Seek standards that will reflect and uphold the practice’s mission and culture while serving the primary needs of patients. For example, if your practice prides itself on putting the patient first, then a standard that requires the receptionist to greet each patient within 30 seconds of arrival would reflect your commitment to patient service. Similarly, you could require nurses to introduce themselves to new patients and welcome them to the practice.

A standard is only reasonable if it can be quantified. For example, a standard asking your employees to “treat each patient with respect” would be too general. However, specifically asking employees to greet patients within 30 seconds of arrival at least 95 percent of the time can be measured.
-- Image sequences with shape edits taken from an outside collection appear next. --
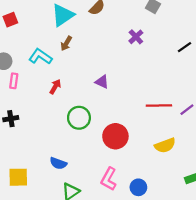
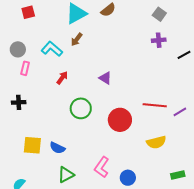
purple cross: (136, 37) -> (159, 40), moved, turned 32
red circle: (115, 136) -> (120, 120), moved
yellow square: (18, 177) -> (32, 145), moved

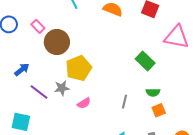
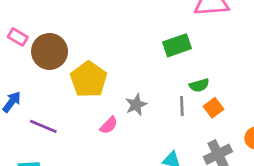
green rectangle: (145, 61) -> (177, 45), turned -48
gray star: (62, 88) -> (136, 105), moved
gray line: (125, 102) -> (182, 106), moved

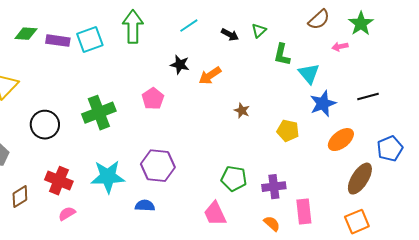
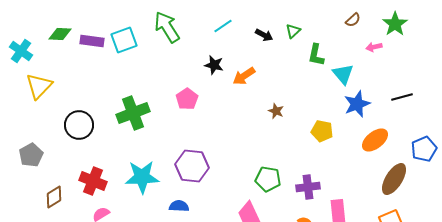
brown semicircle: (319, 20) -> (353, 20), size x0.7
green arrow: (133, 27) -> (167, 27), turned -32

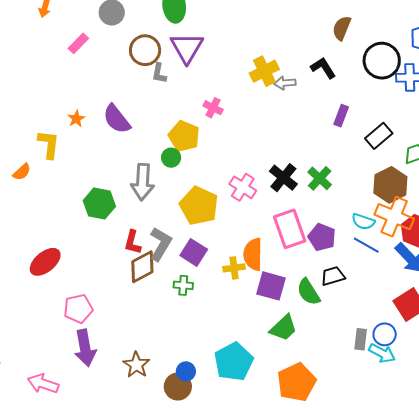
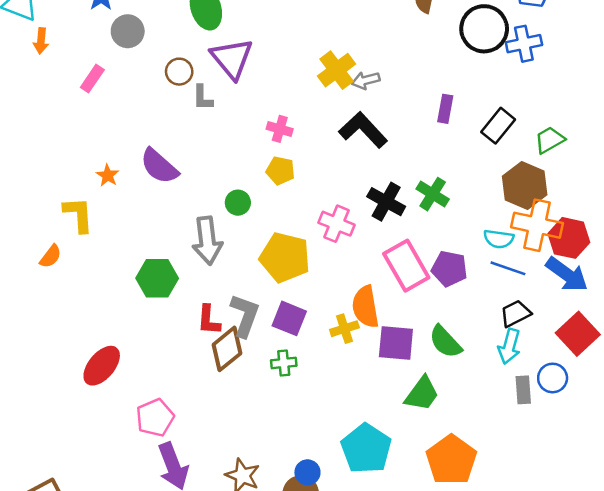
brown circle: (145, 50) -> (179, 72), size x0.7
black L-shape: (323, 68) -> (363, 130), moved, size x1.4
yellow pentagon: (184, 136) -> (280, 171), moved, size x0.7
black trapezoid: (333, 276) -> (515, 313), moved
cyan arrow: (382, 353) -> (509, 346), moved, turned 88

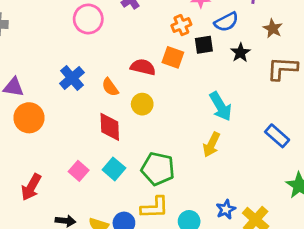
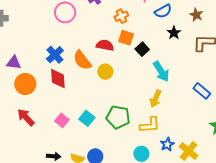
orange cross: (181, 25) -> (121, 16), moved
black square: (204, 45) -> (142, 49), moved, turned -32
orange semicircle: (110, 87) -> (82, 60), size x1.5
red diamond: (110, 127) -> (58, 79), moved
red arrow: (31, 187) -> (26, 117), moved, turned 108
yellow L-shape: (155, 208) -> (150, 125), moved

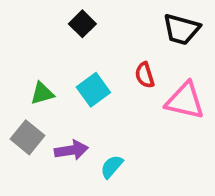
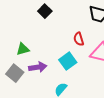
cyan square: (93, 90) -> (68, 61), moved
purple arrow: (71, 150) -> (38, 67), moved

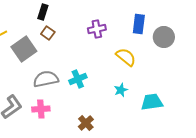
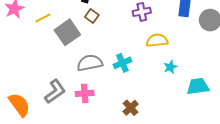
yellow semicircle: (126, 57) -> (157, 40), moved, turned -45
cyan star: (121, 90) -> (170, 67), moved

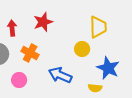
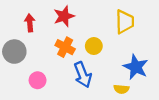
yellow circle: (82, 49) -> (94, 46), moved
orange cross: (30, 53) -> (65, 47), moved
blue arrow: (60, 75) -> (83, 75), turned -135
Determining the quality expectation for a particular standard can b e complicated. For example, the medical records clerk may have a standard that requires her to pull the charts for the next day and attach a charge ticket by 3 p.m. Must she prepare 100 percent of the next day’s charts, or is 97 percent acceptable, assuming 3 percent of the charts cannot be located? It’s up to you and the employee to work this out.

You’ll also need to consider the quantity of work involved. For instance, you cannot hold the clerk accountable for pulling all the next day’s charts until you know the average number of charts required to prepare for the next day. This can be determined easily by reviewing past schedules and identifying the average number of patients scheduled per day. This quantifier is critical in holding staff accountable. In addition, as the practice grows, it will help you identify when an individual’s workload has grown and additional staffing is needed.

Once you’ve reached agreement on reasonable expectations, you can draft the written standards.

Step 5: Implementation

When you’re ready to implement your practice’s new standards, hold another all-staff meeting. Employees should receive a copy of their standards and revised job description at this time. Another copy should be placed in their human resources file. Explain how these standards will be used as an objective tool for:

  • Hiring the most qualified candidates,

  • Training new employees,

  • Promoting existing staff,

  • Conducting unbiased performance evaluations,

  • Recognizing and rewarding performance,

  • Identifying when staff needs more help.

Thank everyone for their contributions and support, and invite them to meet with you if they have additional questions.

To keep the new standards from being simply an organizational exercise, your managers need to be familiar with them and use them to accomplish the above-mentioned tasks.

Setting the bar

As you set employee standards, look at how you evaluate each physician’s performance as well. Physician productivity and performance are traditionally evaluated by the numbers. Month-end reports tally patient visits and new patient referrals, and monthly charge, receipt and adjustment patterns are reviewed and compared. Physician performance is also monitored by looking at coding patterns.

These are excellent standards for comparing tangible productivity and financial performance. But these standards do not reflect the practice’s vision and culture. They do not evaluate your commitment to staff and patients. They do not examine clinical outcomes. These vital areas of performance should not be overlooked.

Ask yourself if you are willing to hold physicians to the same standards – timeliness, patient service and workload volume – to which you hold staff. Often, employees will observe the attitude and performance of their leaders and reflect that example. By setting high but realistic standards for physicians and staff and holding everyone accountable, you can enjoy the benefits of a high-performing practice.